# Clear glass photos



## msleonas (Jul 9, 2012)

Hey all,

 What is the best way to photograph clear glass that is embossed so buyers can actually see the embossing? I am not having any luck.


----------



## AntiqueMeds (Jul 9, 2012)

I just take them outside in indirect sunlight...











 I find it requires a more difficult setup indoors..


----------



## msleonas (Jul 9, 2012)

ok thanks, and then you don't use a flash either?


----------



## epackage (Jul 9, 2012)

Window sill with the sky as the background gives me the best results...


----------



## msleonas (Jul 9, 2012)

Thanks epackage.


----------



## AntiqueMeds (Jul 9, 2012)

using a flash with glass can be tough unless you have something to difuse the light like a small light tent.
 You end up with really bright spots, same thing if you use full sunlight.


----------



## Brains (Jul 9, 2012)

Here's my clear 162.4- Outdoors, sun's in the west and this is facing south sometime in the afternoon... with a lil' bit of shade.  A little glare... but i thought the insulator looked great in this picture...
 ...now all my clear *bottle* pictures are AWFUL for some reason........ but at any rate, here's a pretty insulator!!!!!!!!!


----------



## T D (Jul 10, 2012)

just practice


----------



## T D (Jul 10, 2012)

and practice


----------



## T D (Jul 10, 2012)

and practice


----------



## T D (Jul 10, 2012)

and practice


----------



## T D (Jul 10, 2012)

and some more


----------



## T D (Jul 10, 2012)

keep trying


----------



## T D (Jul 10, 2012)

practice


----------



## T D (Jul 10, 2012)

practice


----------



## T D (Jul 10, 2012)

and practice, 'cause it don't cost anything[]


----------



## T D (Jul 10, 2012)

I was being a little smart a** ish and I know they are not all clear, but I have found you can achieve pretty good results several different ways.  Hope some of these examples may help.  I love to photograph, so I hope I stumble across a better way tomorrow!


----------



## JOETHECROW (Jul 10, 2012)

Great pics T D ....[]


----------



## Dugout (Jul 10, 2012)

And wonderful advice.


----------



## carobran (Jul 10, 2012)

I have the best luck with clear glass pics by placing them on a table or other platform a couple feet away from a window while its still full daylight outside but the sun is not shining through the window.
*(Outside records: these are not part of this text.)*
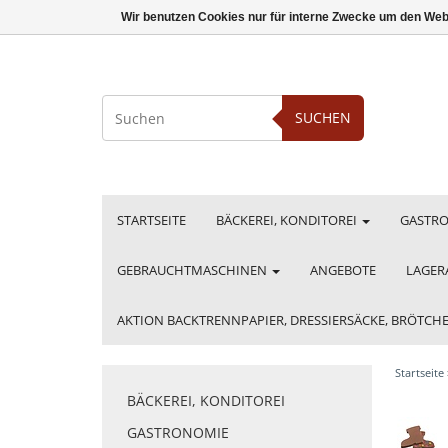
Wir benutzen Cookies nur für interne Zwecke um den Web
SUCHEN
STARTSEITE
BÄCKEREI, KONDITOREI
GASTR
GEBRAUCHTMASCHINEN
ANGEBOTE
LAGER
AKTION BACKTRENNPAPIER, DRESSIERSÄCKE, BRÖTC
Startseite
BÄCKEREI, KONDITOREI
GASTRONOMIE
Put a couple pieces of white paper under the bottles,make sure the camera is steady and always use the macro setting. Like this.


----------



## carobran (Jul 10, 2012)

Or this(white semi-transparent curtain was down in this one,works good for certain pics and bad for others.)


----------



## carobran (Jul 10, 2012)

Last one,wish I had a soda pic to post but I don't think I have any clear sodas.


----------



## msleonas (Jul 10, 2012)

WOW! Beautiful pictures. You all have good tips and TD, you are right I need to keep practicing. 

 Thanks


----------



## buzzkutt033 (Jul 10, 2012)

we had a basketball player in Philly a few years back that just loved practice.....


----------



## msleonas (Jul 10, 2012)

LOL!


----------



## Wheelah23 (Jul 10, 2012)

I use a single long sheet of white poster paper behind it, and a bright fishtank light to the side...


----------



## RIBottleguy (Jul 18, 2012)

Nice Wheelah,
 I usually do the windowsill method, but it varies in effectiveness depending on the time of day and clouds.  Outside works well, the ones I have on ebay now have shots of being held up to a partly cloudy sky.


----------



## cyberdigger (Jul 18, 2012)

I've grown fond of using a blank white page on my computer monitor for the backlighting.. I open PAINT and select 'full screen' et voila.. don't even have to leave my chair.. []


----------



## madman (Jul 25, 2012)

rare


----------



## madman (Jul 25, 2012)

one more


----------



## msleonas (Jul 26, 2012)

Nice photos madman. The LION store? Dangerous sounding!


----------



## madman (Jul 26, 2012)

thanks no flash with backlighting, the lion store was a dept store in toledo


----------



## carobran (Jul 27, 2012)

A milk bottle pic I took today.


----------



## msleonas (Jul 27, 2012)

great photo carobran! Is that a dug milk or bought?


----------